- Born: Augusta Marie November 21, 1918 Yakima, Washington, U.S.
- Died: June 17, 1994 (aged 75) Willits, California, U.S.
- Genres: Jazz
- Occupation: Singer

= Claire Austin =

American singer

Claire Austin (November 21, 1918 – June 19, 1994) (born Augusta Marie) was an American blues and jazz singer and pianist.
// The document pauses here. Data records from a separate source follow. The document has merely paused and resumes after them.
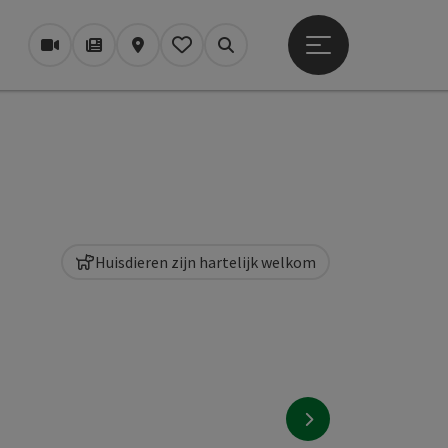
Startmenu openen
Webcams
Tijdschrift/Blog
Kaart
Mijn notitieblok
Zoek op
Huisdieren zijn hartelijk welkom
nächstes Element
Austin was born to Swedish-American parents in Yakima, Washington. She played in nightclubs throughout the northwest in the 1930s and toured with the Chuck Austin Band in the 1940s. She retired from professional singing by the early 1950s and was working as an accountant in Sacramento for the state of California; after singing with Turk Murphy, she frequently performed in San Francisco for two years. She remained active through the 1970s. Her singing style has been compared to Peggy Lee.

==Discography==
- Sings the Blues With Kid Ory (Good Time Jazz, 1954)
- When Your Lover Has Gone (Contemporary, 1956)
- Claire Austin and the Great Excelsior Jazz Band (GHB, 1966)
- Goin' Crazy with the Blues with Gene Mayl (Jazzology, 1975)
- Memories of You with Don Ewell (Audiophile, 1993)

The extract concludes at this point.